*EXERCISE DETAILS:* Scan the entries below and count the lines holding the string "with". Supply only the number.

————

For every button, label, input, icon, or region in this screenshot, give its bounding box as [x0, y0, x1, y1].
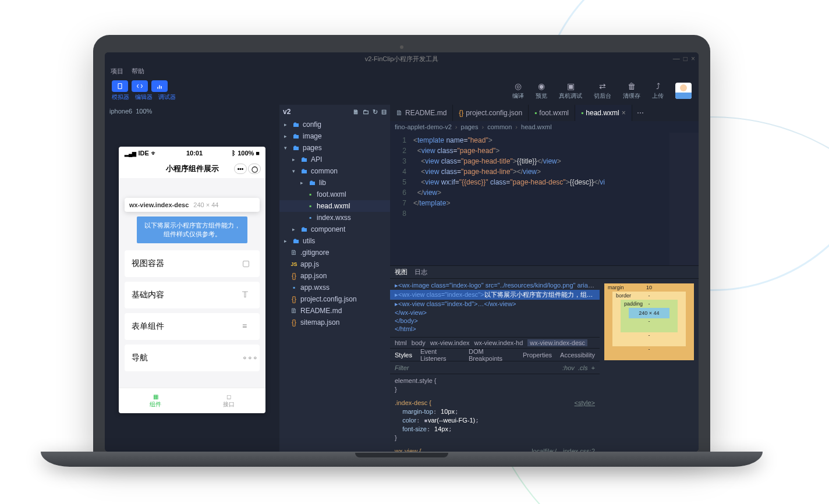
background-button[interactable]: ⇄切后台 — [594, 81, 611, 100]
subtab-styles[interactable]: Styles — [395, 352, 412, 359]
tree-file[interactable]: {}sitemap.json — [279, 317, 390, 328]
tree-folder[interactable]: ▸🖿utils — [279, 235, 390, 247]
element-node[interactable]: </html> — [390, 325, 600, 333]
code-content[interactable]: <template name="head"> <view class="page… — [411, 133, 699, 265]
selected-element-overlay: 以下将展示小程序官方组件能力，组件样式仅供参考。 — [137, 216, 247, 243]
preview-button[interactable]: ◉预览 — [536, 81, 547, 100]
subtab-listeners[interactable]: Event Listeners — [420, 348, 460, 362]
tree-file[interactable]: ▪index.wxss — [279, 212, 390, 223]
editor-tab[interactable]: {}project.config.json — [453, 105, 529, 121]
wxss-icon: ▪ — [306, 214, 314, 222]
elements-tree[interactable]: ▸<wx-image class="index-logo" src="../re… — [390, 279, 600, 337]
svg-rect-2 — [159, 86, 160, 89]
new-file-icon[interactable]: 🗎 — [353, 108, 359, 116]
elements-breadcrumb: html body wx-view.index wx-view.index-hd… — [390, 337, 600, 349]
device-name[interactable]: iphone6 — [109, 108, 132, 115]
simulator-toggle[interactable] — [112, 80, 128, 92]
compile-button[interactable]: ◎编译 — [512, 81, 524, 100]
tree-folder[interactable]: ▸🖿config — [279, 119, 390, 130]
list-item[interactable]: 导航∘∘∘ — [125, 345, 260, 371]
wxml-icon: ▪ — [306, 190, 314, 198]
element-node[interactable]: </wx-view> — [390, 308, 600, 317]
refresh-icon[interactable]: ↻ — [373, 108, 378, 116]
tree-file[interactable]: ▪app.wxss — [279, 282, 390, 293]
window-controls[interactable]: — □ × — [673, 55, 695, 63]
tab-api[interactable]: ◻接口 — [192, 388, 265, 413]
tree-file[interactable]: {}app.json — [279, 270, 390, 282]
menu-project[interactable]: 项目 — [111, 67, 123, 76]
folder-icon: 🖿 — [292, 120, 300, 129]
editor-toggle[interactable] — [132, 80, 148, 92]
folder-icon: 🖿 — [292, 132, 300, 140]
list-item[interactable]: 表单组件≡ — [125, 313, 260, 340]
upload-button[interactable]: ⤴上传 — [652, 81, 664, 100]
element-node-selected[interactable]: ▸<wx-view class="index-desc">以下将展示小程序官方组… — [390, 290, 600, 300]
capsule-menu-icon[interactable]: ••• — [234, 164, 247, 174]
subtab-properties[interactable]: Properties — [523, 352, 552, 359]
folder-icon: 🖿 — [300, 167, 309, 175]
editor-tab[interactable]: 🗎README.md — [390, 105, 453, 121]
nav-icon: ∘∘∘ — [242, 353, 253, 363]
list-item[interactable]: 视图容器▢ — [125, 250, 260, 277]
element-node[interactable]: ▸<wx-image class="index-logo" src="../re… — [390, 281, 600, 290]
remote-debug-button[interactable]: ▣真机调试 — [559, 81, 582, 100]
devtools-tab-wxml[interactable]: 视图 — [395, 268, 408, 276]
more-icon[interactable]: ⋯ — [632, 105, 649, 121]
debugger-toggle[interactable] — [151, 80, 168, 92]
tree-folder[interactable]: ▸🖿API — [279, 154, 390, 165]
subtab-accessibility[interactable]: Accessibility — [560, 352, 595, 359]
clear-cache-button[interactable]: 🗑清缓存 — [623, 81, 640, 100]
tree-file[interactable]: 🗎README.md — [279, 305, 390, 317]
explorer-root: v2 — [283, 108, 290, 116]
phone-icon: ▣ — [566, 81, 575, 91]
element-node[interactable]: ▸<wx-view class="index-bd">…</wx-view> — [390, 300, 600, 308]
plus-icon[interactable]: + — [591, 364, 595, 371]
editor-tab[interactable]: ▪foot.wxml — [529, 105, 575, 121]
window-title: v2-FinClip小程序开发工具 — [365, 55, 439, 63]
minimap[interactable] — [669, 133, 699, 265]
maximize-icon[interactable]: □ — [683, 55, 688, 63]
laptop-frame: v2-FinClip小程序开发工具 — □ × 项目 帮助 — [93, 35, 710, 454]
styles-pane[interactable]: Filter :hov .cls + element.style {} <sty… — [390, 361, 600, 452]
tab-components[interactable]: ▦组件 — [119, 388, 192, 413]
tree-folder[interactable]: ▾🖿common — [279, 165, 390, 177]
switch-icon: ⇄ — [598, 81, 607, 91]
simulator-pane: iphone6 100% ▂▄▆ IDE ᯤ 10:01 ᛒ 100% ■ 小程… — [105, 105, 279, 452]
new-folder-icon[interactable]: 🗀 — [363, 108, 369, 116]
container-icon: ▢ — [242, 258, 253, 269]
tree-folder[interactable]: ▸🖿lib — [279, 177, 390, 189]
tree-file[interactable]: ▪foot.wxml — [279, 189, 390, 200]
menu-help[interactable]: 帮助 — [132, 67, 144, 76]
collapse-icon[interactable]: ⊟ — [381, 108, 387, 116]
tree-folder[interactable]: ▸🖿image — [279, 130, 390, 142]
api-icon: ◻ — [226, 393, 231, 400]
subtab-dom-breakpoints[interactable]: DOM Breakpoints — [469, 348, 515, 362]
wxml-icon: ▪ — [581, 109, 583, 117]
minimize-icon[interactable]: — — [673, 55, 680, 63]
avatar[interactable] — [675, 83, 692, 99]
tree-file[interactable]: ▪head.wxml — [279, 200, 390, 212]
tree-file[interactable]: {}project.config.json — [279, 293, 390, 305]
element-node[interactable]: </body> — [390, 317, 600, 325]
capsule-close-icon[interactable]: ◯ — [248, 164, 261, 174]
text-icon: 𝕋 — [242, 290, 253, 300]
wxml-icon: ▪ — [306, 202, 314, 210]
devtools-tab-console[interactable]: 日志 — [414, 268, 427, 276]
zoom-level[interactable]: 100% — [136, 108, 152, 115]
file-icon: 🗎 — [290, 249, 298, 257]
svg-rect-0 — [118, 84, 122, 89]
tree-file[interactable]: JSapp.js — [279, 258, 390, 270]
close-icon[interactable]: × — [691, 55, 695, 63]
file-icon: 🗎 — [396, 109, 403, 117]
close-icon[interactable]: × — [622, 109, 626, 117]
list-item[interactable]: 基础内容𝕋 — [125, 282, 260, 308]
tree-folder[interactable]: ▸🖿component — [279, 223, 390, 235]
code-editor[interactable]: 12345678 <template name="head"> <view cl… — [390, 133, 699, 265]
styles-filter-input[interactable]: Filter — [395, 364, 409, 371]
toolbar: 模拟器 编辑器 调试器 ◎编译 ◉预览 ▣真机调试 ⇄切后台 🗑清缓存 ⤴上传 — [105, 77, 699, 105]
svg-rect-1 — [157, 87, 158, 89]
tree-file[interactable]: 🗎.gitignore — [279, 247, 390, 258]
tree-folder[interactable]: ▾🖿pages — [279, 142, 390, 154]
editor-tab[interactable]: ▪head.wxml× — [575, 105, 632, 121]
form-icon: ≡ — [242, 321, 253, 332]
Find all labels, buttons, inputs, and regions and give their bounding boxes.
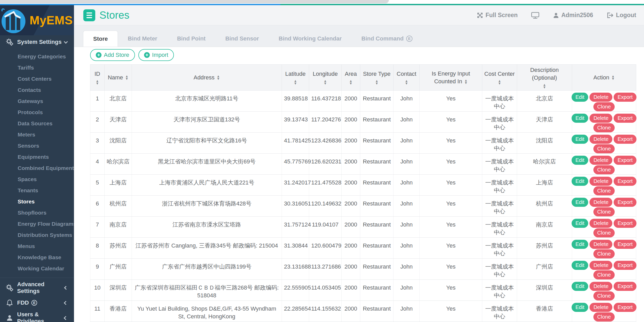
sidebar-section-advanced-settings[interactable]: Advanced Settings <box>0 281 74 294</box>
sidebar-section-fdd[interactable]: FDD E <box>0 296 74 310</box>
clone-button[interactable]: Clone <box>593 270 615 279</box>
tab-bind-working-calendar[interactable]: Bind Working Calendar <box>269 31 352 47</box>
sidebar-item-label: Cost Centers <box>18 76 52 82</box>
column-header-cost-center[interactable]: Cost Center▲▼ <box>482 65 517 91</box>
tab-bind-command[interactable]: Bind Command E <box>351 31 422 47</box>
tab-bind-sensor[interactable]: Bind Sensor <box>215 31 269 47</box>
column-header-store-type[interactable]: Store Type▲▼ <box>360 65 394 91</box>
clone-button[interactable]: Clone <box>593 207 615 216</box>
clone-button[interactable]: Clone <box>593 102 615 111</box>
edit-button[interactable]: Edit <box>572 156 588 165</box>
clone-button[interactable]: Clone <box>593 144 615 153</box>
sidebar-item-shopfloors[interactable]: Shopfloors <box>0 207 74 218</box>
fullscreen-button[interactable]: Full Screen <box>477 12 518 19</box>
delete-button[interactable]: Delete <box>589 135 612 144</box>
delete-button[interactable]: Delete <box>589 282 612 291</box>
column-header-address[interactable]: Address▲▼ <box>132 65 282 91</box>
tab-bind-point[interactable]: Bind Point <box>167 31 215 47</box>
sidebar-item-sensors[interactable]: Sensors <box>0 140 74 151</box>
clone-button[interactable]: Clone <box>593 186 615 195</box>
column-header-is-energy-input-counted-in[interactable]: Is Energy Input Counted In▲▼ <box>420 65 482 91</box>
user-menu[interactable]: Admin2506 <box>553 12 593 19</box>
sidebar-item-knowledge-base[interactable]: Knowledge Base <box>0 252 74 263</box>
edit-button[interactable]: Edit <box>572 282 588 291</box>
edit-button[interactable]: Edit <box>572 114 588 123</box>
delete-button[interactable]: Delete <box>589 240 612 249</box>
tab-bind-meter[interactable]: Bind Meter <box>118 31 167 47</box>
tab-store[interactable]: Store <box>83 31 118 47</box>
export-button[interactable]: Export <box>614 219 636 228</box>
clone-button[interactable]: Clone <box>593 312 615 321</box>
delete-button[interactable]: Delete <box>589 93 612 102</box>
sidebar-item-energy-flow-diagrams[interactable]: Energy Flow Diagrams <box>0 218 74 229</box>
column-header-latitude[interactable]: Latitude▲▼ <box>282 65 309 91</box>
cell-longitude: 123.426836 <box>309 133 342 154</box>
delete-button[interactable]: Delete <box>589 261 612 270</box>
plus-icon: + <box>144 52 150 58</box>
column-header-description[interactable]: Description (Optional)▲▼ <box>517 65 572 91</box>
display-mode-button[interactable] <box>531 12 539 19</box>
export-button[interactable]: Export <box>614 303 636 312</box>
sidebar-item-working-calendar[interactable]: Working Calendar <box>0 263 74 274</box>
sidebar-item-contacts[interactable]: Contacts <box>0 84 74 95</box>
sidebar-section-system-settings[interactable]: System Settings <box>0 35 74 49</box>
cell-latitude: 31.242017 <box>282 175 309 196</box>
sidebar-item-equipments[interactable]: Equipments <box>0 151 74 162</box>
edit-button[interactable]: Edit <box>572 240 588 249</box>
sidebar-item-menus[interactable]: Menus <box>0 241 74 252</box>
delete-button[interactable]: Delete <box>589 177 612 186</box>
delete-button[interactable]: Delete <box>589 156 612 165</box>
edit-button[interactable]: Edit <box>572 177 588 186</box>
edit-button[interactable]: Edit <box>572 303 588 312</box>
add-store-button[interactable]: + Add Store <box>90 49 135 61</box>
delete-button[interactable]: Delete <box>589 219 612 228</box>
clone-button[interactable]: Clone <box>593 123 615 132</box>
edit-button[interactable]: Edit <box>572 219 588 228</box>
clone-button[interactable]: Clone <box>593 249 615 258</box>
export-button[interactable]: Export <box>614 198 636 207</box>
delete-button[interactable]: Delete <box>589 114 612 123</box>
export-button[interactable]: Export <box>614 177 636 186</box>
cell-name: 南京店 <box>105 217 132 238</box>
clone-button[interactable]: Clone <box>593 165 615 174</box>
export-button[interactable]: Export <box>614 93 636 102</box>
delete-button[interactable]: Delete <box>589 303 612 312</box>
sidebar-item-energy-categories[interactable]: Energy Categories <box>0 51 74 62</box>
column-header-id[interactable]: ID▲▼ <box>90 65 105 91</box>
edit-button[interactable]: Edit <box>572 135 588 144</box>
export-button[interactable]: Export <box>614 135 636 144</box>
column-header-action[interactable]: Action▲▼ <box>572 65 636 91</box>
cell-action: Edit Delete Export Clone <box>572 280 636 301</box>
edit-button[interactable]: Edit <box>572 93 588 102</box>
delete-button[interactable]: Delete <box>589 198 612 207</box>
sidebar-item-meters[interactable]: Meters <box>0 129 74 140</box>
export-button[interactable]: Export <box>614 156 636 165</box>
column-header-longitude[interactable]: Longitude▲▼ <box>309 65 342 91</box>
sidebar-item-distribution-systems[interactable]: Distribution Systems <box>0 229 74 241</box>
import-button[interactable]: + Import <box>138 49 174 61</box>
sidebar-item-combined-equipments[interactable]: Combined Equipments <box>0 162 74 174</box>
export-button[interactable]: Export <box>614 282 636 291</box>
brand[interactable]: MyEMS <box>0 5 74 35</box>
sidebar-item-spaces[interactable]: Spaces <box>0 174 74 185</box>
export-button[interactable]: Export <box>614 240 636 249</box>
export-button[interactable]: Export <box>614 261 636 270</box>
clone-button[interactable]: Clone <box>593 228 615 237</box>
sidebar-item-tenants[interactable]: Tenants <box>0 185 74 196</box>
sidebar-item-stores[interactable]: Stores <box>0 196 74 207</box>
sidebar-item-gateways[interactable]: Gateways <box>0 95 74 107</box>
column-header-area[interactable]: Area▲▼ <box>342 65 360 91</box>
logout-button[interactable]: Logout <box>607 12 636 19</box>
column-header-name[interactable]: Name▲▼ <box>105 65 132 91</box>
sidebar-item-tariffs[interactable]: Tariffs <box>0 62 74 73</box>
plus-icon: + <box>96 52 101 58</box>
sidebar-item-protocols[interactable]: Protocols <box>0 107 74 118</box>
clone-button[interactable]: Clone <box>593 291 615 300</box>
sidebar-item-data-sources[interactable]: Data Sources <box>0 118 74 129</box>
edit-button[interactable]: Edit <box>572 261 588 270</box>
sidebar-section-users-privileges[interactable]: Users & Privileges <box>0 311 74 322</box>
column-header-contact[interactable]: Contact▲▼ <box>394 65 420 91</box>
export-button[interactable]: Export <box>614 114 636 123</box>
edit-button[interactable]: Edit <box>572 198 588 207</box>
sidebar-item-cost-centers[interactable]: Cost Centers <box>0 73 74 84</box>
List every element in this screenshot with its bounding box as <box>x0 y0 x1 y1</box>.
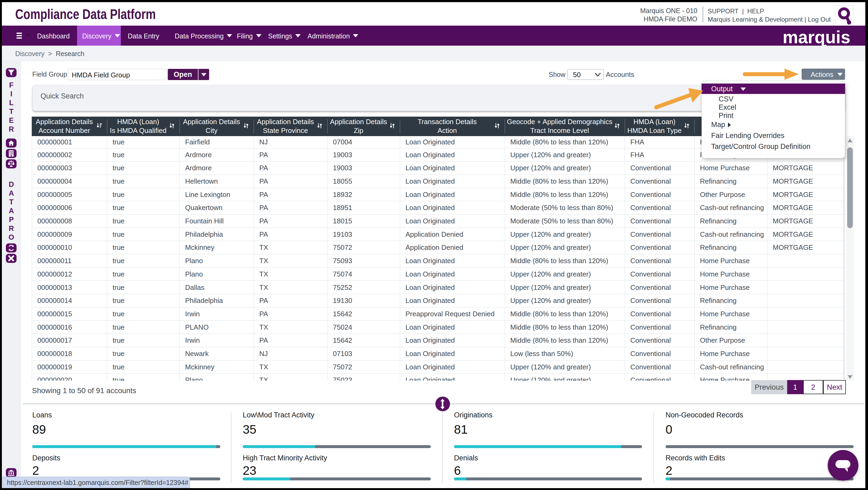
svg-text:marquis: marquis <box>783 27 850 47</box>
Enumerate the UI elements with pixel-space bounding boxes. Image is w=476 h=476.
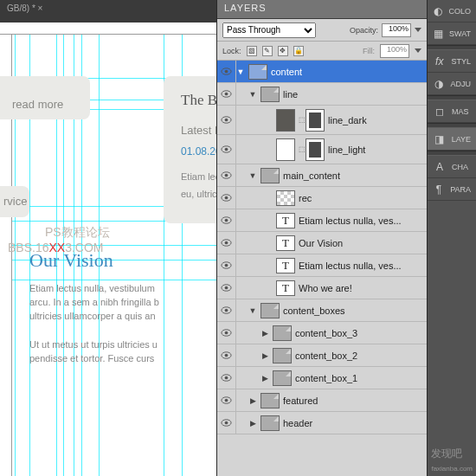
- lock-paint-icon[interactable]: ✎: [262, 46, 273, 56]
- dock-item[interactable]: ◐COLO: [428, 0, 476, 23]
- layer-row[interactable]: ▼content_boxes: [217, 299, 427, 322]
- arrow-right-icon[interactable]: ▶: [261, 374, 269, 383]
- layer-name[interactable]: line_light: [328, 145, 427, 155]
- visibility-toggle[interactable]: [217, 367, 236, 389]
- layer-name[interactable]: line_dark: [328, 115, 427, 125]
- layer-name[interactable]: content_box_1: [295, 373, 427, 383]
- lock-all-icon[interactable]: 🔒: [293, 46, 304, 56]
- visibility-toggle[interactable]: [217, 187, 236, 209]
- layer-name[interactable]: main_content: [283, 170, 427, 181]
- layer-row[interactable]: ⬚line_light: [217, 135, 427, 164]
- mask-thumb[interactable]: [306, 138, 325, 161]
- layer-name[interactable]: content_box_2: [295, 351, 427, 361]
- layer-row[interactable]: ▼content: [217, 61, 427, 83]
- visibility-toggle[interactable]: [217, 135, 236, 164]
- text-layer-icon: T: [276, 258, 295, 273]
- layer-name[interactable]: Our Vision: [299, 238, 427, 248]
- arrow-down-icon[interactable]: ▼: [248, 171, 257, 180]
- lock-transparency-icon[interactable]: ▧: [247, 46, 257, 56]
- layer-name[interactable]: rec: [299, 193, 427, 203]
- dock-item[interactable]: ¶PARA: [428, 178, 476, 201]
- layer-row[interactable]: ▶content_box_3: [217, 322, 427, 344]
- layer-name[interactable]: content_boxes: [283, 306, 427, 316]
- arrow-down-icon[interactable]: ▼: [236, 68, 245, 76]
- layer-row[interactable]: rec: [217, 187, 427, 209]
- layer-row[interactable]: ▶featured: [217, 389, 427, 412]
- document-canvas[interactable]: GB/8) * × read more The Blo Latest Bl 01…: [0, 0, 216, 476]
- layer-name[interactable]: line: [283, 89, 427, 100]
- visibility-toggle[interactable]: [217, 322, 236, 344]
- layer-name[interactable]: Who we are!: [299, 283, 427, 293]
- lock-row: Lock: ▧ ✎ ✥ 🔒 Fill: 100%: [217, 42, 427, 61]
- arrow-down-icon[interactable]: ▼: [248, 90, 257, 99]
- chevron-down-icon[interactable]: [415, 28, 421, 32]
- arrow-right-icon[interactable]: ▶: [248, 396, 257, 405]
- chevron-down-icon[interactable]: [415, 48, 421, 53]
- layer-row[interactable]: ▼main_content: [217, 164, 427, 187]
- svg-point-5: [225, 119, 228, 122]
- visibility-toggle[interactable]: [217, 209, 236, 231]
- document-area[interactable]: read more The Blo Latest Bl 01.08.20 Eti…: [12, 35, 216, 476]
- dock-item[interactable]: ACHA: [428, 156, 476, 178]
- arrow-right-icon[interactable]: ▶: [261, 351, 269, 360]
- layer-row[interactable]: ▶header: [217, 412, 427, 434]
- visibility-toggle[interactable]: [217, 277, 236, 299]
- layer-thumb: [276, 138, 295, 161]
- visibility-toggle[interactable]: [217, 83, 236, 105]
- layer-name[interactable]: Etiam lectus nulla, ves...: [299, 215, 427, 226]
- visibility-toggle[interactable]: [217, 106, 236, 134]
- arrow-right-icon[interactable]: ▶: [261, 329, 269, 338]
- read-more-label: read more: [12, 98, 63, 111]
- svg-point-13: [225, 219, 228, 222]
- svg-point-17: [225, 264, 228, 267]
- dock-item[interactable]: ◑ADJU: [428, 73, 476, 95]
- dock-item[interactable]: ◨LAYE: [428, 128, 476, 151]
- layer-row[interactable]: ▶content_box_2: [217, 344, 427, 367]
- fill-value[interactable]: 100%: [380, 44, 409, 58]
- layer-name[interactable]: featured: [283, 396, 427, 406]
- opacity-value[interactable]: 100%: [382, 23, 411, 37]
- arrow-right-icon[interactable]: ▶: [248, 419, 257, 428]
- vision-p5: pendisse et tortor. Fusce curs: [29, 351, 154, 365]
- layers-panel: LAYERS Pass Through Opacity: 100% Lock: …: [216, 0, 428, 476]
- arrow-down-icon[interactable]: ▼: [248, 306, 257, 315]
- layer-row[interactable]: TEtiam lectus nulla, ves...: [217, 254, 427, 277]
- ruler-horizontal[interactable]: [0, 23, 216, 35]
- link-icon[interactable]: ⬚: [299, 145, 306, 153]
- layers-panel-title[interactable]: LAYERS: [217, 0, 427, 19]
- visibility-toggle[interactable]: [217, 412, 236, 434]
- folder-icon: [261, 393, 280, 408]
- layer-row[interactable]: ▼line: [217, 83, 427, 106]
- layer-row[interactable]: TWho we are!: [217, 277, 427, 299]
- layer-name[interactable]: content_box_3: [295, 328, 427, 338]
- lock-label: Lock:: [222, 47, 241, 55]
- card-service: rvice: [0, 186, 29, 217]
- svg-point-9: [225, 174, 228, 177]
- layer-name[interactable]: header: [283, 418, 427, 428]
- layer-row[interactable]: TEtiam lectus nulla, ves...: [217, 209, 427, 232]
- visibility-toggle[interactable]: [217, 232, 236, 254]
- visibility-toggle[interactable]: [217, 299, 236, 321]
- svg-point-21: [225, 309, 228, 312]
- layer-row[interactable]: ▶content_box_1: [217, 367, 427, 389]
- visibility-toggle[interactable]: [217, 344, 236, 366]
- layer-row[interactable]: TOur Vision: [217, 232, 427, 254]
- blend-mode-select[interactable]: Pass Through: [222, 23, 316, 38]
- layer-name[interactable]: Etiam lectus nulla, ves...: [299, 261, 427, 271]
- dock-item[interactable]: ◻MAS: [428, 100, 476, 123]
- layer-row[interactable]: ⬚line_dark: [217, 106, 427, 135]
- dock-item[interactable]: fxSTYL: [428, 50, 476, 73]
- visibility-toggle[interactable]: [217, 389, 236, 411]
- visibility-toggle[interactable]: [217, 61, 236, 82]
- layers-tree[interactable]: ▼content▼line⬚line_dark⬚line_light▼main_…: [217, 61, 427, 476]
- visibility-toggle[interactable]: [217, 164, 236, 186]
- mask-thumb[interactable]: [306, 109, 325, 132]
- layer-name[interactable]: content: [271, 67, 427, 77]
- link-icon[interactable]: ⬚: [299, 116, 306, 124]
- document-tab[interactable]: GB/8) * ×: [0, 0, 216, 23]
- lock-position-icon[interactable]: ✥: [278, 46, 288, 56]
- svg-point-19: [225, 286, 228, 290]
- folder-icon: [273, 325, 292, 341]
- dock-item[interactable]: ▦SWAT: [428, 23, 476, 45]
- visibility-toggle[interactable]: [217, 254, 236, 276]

————

*EXERCISE RESPONSE:* 2